Мы всю дорогу болтали с Бармалеем, знакомились. Два часа на машине, и вот я уже как собачка раздувая ноздри, смотрела на работающий подъемник. В Ярославле с горнолыжкой тогда было не особо. И сейчас-то не особо, а тогда все вообще в зачатке было. Дешевле было в горы выбраться, чем с наших 200 метров пару выходных покатать.
Пока мы брали лыжи в прокат, пока еще какая-то суета, в Коробицыно отключили свет. Без надежды на быстрое восстановление.
Мы час там потусовались, но стало понятно, что не дождемся. Я отдала комбинезон Наташке. Наташка ехала на дачу, Бармалей сотоварищи возвращался в город. Я поехала с ними. Они звали меня в гости, и это было нереально интересно, не каждый день общаешься с академиком медицины.

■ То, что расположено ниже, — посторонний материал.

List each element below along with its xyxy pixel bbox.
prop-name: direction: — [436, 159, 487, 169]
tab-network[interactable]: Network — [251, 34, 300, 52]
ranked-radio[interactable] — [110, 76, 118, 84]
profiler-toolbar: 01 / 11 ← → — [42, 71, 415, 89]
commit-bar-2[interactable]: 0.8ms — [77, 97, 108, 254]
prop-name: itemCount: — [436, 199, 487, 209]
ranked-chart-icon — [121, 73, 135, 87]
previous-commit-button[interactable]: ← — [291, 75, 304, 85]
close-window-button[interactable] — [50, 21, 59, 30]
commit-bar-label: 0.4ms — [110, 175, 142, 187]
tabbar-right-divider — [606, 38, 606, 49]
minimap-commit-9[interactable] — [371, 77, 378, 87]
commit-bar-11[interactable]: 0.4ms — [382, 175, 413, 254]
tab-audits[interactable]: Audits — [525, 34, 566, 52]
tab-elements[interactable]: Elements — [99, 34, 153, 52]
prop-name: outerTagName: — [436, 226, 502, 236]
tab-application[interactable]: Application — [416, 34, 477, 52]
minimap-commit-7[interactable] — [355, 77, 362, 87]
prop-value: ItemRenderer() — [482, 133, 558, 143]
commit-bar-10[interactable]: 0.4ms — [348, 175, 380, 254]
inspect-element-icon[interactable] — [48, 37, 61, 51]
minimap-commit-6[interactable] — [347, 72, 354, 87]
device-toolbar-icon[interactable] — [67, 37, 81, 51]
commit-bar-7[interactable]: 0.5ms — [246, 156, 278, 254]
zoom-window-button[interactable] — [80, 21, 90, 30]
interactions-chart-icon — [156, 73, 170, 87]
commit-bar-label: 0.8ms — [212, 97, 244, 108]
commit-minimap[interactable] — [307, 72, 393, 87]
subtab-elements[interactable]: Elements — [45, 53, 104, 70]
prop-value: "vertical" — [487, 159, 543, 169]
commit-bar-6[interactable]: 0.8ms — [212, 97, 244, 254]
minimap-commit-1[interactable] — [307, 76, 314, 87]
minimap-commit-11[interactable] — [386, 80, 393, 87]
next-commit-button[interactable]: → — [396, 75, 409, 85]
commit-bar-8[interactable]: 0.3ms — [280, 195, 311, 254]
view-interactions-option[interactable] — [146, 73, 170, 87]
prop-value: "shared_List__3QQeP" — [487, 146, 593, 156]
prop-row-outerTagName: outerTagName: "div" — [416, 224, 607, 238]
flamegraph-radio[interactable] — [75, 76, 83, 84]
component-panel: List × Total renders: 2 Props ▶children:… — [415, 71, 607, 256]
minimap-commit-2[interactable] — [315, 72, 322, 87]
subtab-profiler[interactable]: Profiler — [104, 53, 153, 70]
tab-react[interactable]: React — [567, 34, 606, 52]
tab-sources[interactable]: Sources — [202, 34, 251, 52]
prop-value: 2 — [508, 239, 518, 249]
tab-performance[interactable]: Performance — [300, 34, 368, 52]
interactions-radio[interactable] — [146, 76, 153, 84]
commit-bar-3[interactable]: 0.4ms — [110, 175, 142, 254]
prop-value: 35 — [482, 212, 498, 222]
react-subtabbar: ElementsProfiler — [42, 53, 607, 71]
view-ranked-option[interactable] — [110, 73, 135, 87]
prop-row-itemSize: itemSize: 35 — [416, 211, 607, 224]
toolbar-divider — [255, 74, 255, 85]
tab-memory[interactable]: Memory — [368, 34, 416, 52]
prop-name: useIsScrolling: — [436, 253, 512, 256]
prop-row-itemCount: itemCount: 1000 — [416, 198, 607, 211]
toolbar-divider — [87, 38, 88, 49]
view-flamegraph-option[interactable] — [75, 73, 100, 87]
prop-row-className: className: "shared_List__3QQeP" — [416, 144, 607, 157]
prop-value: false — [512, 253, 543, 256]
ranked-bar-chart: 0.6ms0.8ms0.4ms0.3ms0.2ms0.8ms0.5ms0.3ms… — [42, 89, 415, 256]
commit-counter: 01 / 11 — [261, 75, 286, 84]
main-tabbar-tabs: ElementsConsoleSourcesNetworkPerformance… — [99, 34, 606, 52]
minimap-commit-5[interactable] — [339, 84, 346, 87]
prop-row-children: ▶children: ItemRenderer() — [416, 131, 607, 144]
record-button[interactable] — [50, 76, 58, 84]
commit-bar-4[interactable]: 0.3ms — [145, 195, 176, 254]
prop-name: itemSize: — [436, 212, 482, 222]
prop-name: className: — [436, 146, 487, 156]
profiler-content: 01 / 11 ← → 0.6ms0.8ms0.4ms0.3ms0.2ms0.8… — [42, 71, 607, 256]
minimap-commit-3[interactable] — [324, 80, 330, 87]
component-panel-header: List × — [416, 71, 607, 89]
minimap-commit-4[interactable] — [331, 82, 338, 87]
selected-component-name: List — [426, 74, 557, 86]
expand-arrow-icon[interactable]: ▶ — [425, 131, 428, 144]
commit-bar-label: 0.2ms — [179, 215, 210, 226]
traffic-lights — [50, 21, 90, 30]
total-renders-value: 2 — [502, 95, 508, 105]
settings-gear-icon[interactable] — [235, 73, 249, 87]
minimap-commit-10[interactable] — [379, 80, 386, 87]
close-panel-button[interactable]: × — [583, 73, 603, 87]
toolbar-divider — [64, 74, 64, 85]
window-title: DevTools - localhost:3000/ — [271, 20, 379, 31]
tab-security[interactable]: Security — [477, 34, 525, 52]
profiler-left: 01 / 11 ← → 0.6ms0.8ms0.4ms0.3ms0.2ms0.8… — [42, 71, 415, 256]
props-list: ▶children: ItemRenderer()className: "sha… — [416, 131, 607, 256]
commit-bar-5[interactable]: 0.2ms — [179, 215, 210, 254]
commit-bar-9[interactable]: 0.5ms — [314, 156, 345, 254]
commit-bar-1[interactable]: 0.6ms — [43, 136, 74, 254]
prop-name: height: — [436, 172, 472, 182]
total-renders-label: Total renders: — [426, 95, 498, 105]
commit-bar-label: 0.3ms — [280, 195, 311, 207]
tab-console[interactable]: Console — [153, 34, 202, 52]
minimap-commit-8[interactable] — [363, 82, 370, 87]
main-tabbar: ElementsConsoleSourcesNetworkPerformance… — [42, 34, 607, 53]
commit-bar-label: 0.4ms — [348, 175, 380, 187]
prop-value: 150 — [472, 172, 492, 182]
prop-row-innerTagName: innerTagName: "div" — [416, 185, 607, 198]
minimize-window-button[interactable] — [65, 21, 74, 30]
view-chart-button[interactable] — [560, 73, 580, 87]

Так то академиками меня было не удивить. Мой папа ученый, я с детства видела этих академиков. Но этот был особенный. Он изучал ту культуру, от которой меня шарашило с самого детства. Если я зачем-то и пошла учиться на исторический, то только из-за изучения славянской культуры. Но у нас с этим было не очень, экспедиций не организовывали и долго я не продержалась. Так что Бармалей был для меня просто кладезью бездонной.
Но я была приглашена в Мани Хани и очень хотела на концерт. Ребята высадили меня у метро и уехали. Я подошла к метро и тут меня пронзила неприятная мысль, что кошелек остался у Наташки. То есть, я стою в огромном городе без копейки и не знаю, что делать. А день назад у меня была огромная температура.
Тогда для меня было совершенно невозможно просить помощи у незнакомых людей. Забирать меня приехала моя подруга, у которой я жила. С ней вместе мы пошли на концерт.
Сначала сломались клавиши у Артема. Насмерть. Артем взял флейту, и они продолжили. Потом сгорела гитара у Макса. Макс был солистом, автором, душой и вместе с гитарой сломалось его настроение. Продолжать они не смогли. Концерт был чуть больше десяти минут.
Мы поплелись домой. Я тогда еще не очень это с собой связывала.
Что-то еще случилось, я не помню всего. Но после этого что-то я сказала подружке, что надо идти покупать билет домой, пока я весь город не разнесла. Красивый город, жалко.
Мы метались на вокзале между кассами, но билетов в мой город не было.
И вдруг – о чудо, в той кассе, в которой я стояла, появился один свободный билет, кто-то только что сдал. Неплохой, кстати, билет – нижнее не боковое. Я стояла как зачарованная и смотрела, как из принтера появляется кончик билета, но вдруг принтер сгорел. Кассирша материлась, билета не было, новый печатать мне никто не собирался.
Вот тогда я поняла, что мир вертится вокруг меня, и поскольку у меня сейчас такое тяжелое состояние, вертится очень не по-доброму.
Потом в моей жизни еще раз была такая полоса, и техника также горела, разжигая попутно мою манию величия по поводу собственной энергетики, но тогда что-то очень важное стало в голове моей складываться.
С вокзала мы ушли с позором, сквозь слезы смеялись, и тут я произнесла такую фразу:
– Господи, если ты есть, дай, пожалуйста, мне какой-нибудь знак, что все наладилось, пока я еще что-нибудь не спалила!!!
И в этот момент моя подруга потянула меня за рукав, показывая куда-то пальцем и зашептала:
– Смотри, это Гребенщиков!
Мы побежали за ним в небольшой магазинчик и с благоговением прожигали его спину глазами.
Да, это был он, с его фирменной косичкой из бороды. Он быстренько ретировался. Могу себе представить, каких дыр я ему в ауре напрожигала с той моей энергетикой, но когда мы вышли на улицу, я предложила ради проверочки на вокзал вернуться.
Билет мы купили сразу же.
Мне так никто и не поверил. Мало ли что еще может померещиться девушке 3 января утром после перенесенной лихорадки. Еще и не так бредить можно. Хотя чего же удивительного в том, чтобы Гребенщикова в Питере встретить?
Вот эта тема про «дай мне знак» периодически стала выстреливать.